Mark your calendars! The Colonnades dining hall recently announced that it will be serving a steak and lobster dinner on Tuesday, Sept. 12. And who isn't excited for that? Steak and lobster sounds almost better than a home-cooked meal. With Elon University’s revamped dining program, the university has just about everything we could want.
With so many nice things, it is easy to get trapped in the “Elon bubble” and forget about what is happening all around us. There is a distinct line between our perfect safe haven of privilege and the economic hardships of Alamance County. With a poverty rate of 18.9 percent, too many families do not know where their next meal is coming from.

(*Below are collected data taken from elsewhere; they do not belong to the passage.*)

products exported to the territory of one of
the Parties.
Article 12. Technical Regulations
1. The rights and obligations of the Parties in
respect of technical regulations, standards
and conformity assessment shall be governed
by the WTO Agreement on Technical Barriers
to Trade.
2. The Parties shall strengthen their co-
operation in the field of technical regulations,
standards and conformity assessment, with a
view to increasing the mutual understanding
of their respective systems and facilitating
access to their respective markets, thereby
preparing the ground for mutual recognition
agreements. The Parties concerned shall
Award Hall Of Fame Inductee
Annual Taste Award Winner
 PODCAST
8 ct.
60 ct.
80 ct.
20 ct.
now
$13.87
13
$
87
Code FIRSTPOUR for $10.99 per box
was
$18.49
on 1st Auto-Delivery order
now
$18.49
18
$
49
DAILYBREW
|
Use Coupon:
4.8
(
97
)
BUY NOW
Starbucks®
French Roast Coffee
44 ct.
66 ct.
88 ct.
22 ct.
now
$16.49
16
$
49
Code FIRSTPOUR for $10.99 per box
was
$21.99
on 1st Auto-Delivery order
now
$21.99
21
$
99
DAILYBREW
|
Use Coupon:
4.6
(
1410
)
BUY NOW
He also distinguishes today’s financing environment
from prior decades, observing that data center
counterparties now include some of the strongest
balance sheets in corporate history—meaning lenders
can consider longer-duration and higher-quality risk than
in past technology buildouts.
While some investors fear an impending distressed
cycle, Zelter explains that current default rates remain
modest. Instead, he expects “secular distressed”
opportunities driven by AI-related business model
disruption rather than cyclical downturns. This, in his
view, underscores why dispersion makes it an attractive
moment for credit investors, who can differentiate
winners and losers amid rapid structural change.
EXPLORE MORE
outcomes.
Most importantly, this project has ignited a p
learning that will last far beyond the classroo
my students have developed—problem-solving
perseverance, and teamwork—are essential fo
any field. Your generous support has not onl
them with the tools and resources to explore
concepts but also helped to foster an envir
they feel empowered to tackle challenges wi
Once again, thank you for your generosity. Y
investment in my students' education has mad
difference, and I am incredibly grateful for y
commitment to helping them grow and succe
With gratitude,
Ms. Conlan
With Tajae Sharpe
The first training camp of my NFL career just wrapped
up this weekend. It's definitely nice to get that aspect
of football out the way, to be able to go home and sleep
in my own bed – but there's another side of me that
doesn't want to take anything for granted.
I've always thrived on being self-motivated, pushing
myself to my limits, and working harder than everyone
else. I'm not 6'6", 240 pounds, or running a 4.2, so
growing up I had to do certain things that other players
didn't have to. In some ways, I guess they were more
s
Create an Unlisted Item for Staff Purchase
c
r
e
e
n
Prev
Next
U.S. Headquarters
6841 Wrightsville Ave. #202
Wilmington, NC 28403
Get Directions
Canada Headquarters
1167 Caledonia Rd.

The average yearly income of a household in Alamance County is $41,814. The cost of attending Elon this year is $46,142. These families could not afford to send their child here for even one year. Most of us come for four.

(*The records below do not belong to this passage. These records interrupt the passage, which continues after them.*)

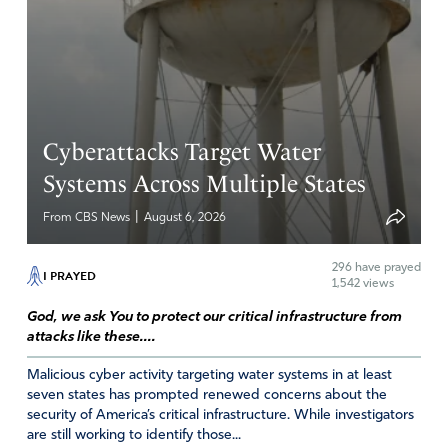
Your word stands nothing added nothing taken away!
Psalm 139 13: 14
For you created my inmost being. You knit me together
in my mothers womb.
I praise you because I am fearfully and wonderfully
created!
Cyberattacks Target Water
Amen
11
Systems Across Multiple States
Reply
Report
|
From CBS News
August 6, 2026
296
have prayed
I PRAYED
1,542 views
Yvonne Pendleton
God, we ask You to protect our critical infrastructure from
November 3, 2020
attacks like these....
Blessed to know that Katrina Jackson is Pro-
Malicious cyber activity targeting water systems in at least
life&democrat. Possibly her stand will awaken others in
seven states has prompted renewed concerns about the
her party that life is precious in God’s eyes&ours.
security of America’s critical infrastructure. While investigators
are still working to identify those...
Amen
14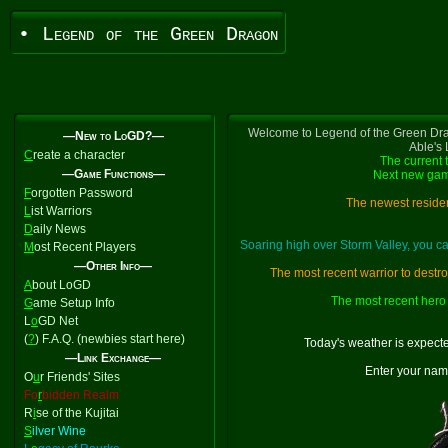
• Legend of the Green Dragon
Welcome to Legend of the Green Dra
—New to LoGD?—
Able's
C
reate a character
The current 
—Game Functions—
Next new gam
F
orgotten Password
The newest residen
L
ist Warriors
D
aily News
Soaring high over Storm Valley, you 
M
ost Recent Players
—Other Info—
The most recent warrior to destr
A
bout LoGD
The most recent hero 
G
ame Setup Info
L
o
GD Net
(
?
) F.A.Q. (newbies start here)
Today's weather is expect
—Link Exchange—
Enter your nam
O
u
r Friends' Sites
Fo
r
bidden Realm
R
i
se of the Kujitai
S
ilver Wine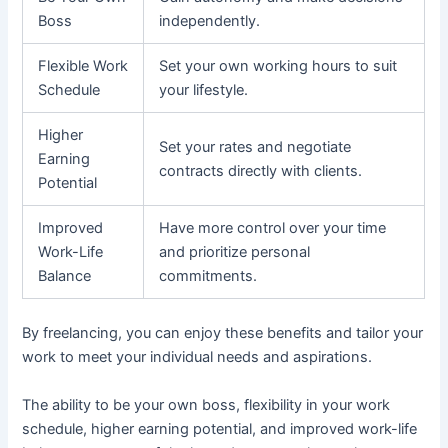
Boss
independently.
Flexible Work
Set your own working hours to suit
Schedule
your lifestyle.
Higher
Set your rates and negotiate
Earning
contracts directly with clients.
Potential
Improved
Have more control over your time
Work-Life
and prioritize personal
Balance
commitments.
By freelancing, you can enjoy these benefits and tailor your
work to meet your individual needs and aspirations.
The ability to be your own boss, flexibility in your work
schedule, higher earning potential, and improved work-life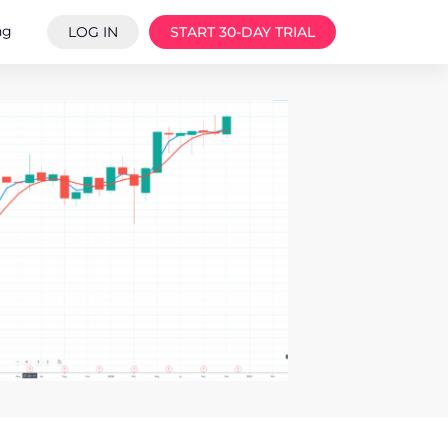
ng
LOG IN
START 30-DAY TRIAL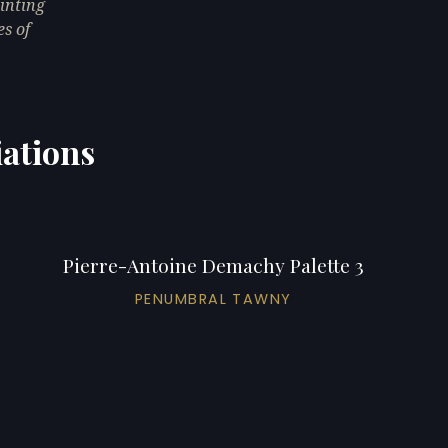
inting
es of
iations
Pierre-Antoine Demachy Palette 3
PENUMBRAL TAWNY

Don't get me wrong, I love Elon and the university does make efforts to help the community. With resources and outreach efforts from the Kernodle Center for Service Learning and Community Engagement, Elon provides food, education and other resources to those in need while helping students develop ethics of service.

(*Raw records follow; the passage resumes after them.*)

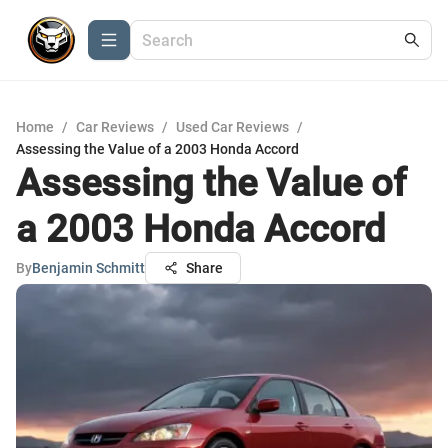
Home
/
Car Reviews
/
Used Car Reviews
/
Assessing the Value of a 2003 Honda Accord
Assessing the Value of
a 2003 Honda Accord
By
Benjamin Schmitt
Share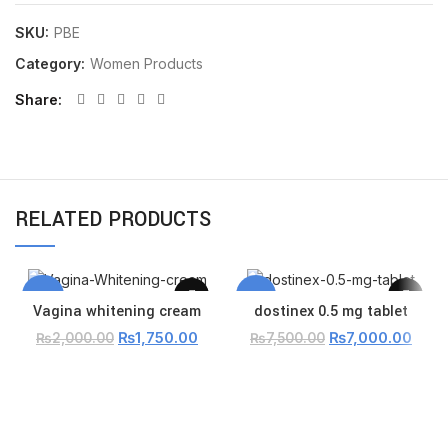
SKU:
PBE
Category:
Women Products
Share
RELATED PRODUCTS
-13%
-7%
Vagina whitening cream
dostinex 0.5 mg tablet
₨
1,750.00
₨
7,000.00
₨
2,000.00
₨
7,500.00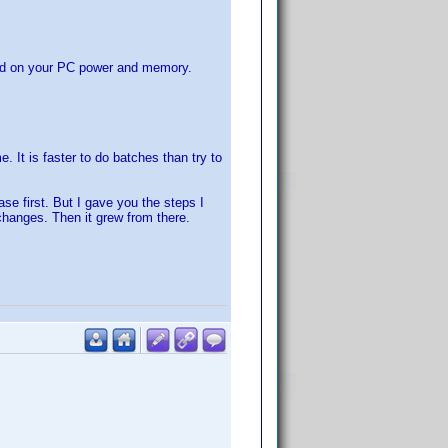
sed on your PC power and memory.
. It is faster to do batches than try to
se first. But I gave you the steps I
changes. Then it grew from there.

Unfortunately, too many students do not know about these efforts. We have trapped ourselves in the bubble of our own experience on this beautiful campus. And although this campus is filled with nice things — high-end technology, free coffee on Tuesdays, a swan to admire on the lake, a free Starbucks machine in the dining hall, study programs to Disney World — we are approaching a thin line between what is nice and what is over the top. We spend a lot of time talking about privilege, yet here we are as the pinnacle of the idea.
There are people living in poverty not far beyond Elon’s perfectly manicured lawns. But most of us don't even realize it. We don't know how to help with service projects, but in reality, it is so easy to start getting involved. Elon Volunteers is always thrilled to have new hands on deck, and with programs like “Get on the Bus,” you don't even have to spend hours planning ahead. All you do is get on the BioBus on a Friday afternoon, and you will be on your way with other likeminded students to a service event. We often do not realize how much of a difference we can make, but, we do know what is for dinner in a couple of weeks.
Because for people like us, lobster is always on the menu.